Completely by accident – this is what I love about Bulgaria, these wonderful accidents. The great Bulgarian filmmaker Georgi Dyulgerov was shooting a film Kozelut (The Goat) and a month before shooting was to begin; he was left without a female lead. So he needed to find a foreigner who sang Bulgarian folksongs really fast, so he started asking around and eventually got my phone number.

He at first was cagey and said it was for a “small role” (which was merciful on his part, because otherwise I’m sure I would’ve freaked at the casting). But once he had me try a few scenes with Ivan Burnev, he announced: “You’re the female lead” (!).

Luckily he had lots of experience with non-professional actors and the whole filming process was incredibly fun, thanks to him and the other actors. It was essentially a three-month, paid course in Improv Theater with some of Bulgaria’s best actors!

You star in the Bulgarian TV series “7 chasa Razlika”; will there be a second season underway?

“Star” is a little exaggerated; I’d say I’m a supporting character. But it is a challenging role – whereas in The Goat I more or less played myself, in this series I’m playing someone quite different from myself (or so I like to think!). The second season kicked off on March 3.

Could you reveal to us a little bit about it?

I wish I could, but then I would owe the producers lots and lots of money. Suffice to say that things get quite interesting for Natalie…

What do you enjoy the most about being an actress? Would you like to continue doing it?

I definitely like working in the creative environment with others – most of the cast of the TV series are leading theater actors, so it’s a highly educated, intelligent and entertaining bunch to be with.

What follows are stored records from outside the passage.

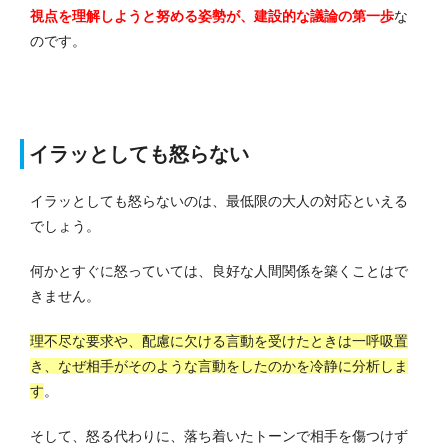
視点を理解しようと努める姿勢が、建設的な議論の第一歩
な
のです。
イラッとしても怒らない
イラッとしても怒らないのは、最低限の大人の対応といえる
でしょう。
何かとすぐに怒っていては、良好な人間関係を築くことはで
きません。
理不尽な要求や、配慮に欠ける言動を受けたときは一呼吸置
き、なぜ相手がそのような言動をしたのかを冷静に分析しま
す
。
そして、怒る代わりに、落ち着いたトーンで相手を傷つけず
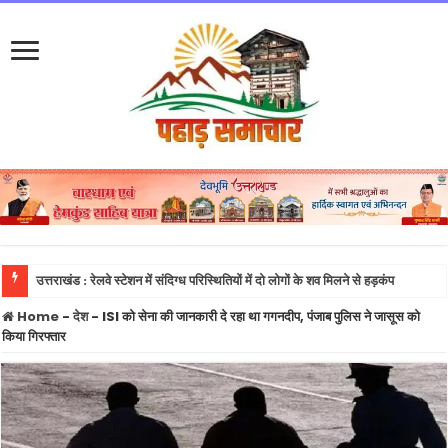
उत्तराखंड : रेलवे स्टेशन में संदिग्ध परिस्थितियों में दो लोगों के शव मिलने से हड़कंप
Home
-
देश
-
ISI को सेना की जानकारी दे रहा था गगनदीप, पंजाब पुलिस ने जासूस को
किया गिरफ्तार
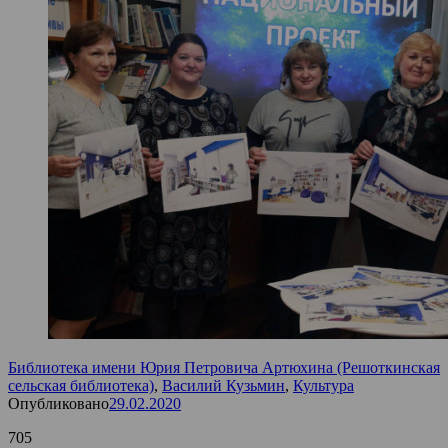
Библиотека имени Юрия Петровича Артюхина (Решоткинская
сельская библиотека)
,
Василий Кузьмин
,
Культура
Опубликовано
29.02.2020
705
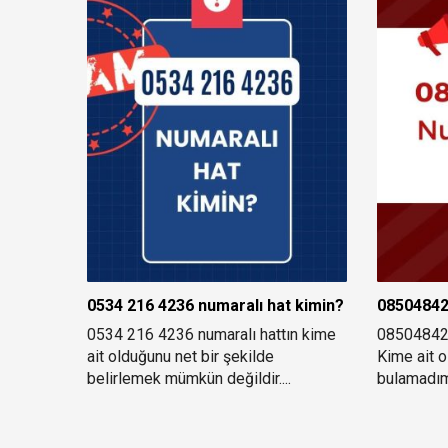
0534 216 4236 numaralı hat kimin?
08504842
0534 216 4236 numaralı hattın kime
085048423
ait olduğunu net bir şekilde
Kime ait o
belirlemek mümkün değildir....
bulamadım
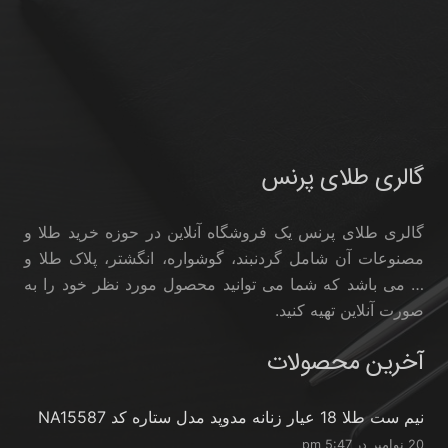
گالری طلای پرنس
گالری طلای پرنس یک فروشگاه آنلاین در حوزه خرید طلا و
مصنوعات آن شامل گردنبند، گوشواره، انگشتر، پلاک طلا و
… می باشد که شما می توانید محصول مورد نظر خود را به
صورت آنلاین تهیه کنید.
آخرین محصولات
نیم ست طلا 18 عیار زنانه مدوپد مدل ستاره کد NA15587
20 نوامبر در 5:47 pm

I would definitely like to continue, but I see it more as a hobby or break from my “real” job, which is as a literary translator. Translation is a pretty lonely occupation, it’s just you and your laptop day in, day out, and so filming is a nice way to recharge the creative batteries with a group of people.

What are you currently working on?

I just finished Zachary Karabashliev’s 18% Gray (really good stuff, read it if you haven’t!), and now I’ve got Angel Igov’s A Short Tale of Shame – both will be coming out on Open Letter Books in the US.

Would you ever consider returning to the U.S.A to live?

At the moment I have no plans to do so – I’m having too much fun in Bulgaria! Sofia is definitely a more humane place to live for folks who want a more, err, Bohemian lifestyle than the workaholic USA. Perhaps at some point I might consider it, but I would have to have a really, really interesting job offer to tempt me…

And you have a daughter; can she speak English too?

My daughter Kerana is now three and jabbering away in both Bulgarian and English. She used to mix them so much that no one could understand her, but now she’s figured out who she can speak what with. I’m wondering what to do when it comes to be alphabet-learning time, though; I definitely think she should start learning to read and write English from a young age, since our spelling system is a nightmare so you need all the help you can get, but I feel bad about confusing her with C, P, H and all those sneaky letters that are one thing in English and another in Bulgarian…

Are there aspects of the American culture that you would to install in her?

I hope she’ll absorb a healthy dose of American optimism and can-do-ism from me – Bulgarians tend to be a bit pessimistic (which is understandable given their history of being kicked around by bigger neighbors).

What do you hope for in the future? Is there anything else would like to accomplish in your life?

I would like to keep doing new and interesting things in arts, in music, in writing, in acting. For me what I fear most is leading a boring life… Bulgaria definitely helps keep things interesting.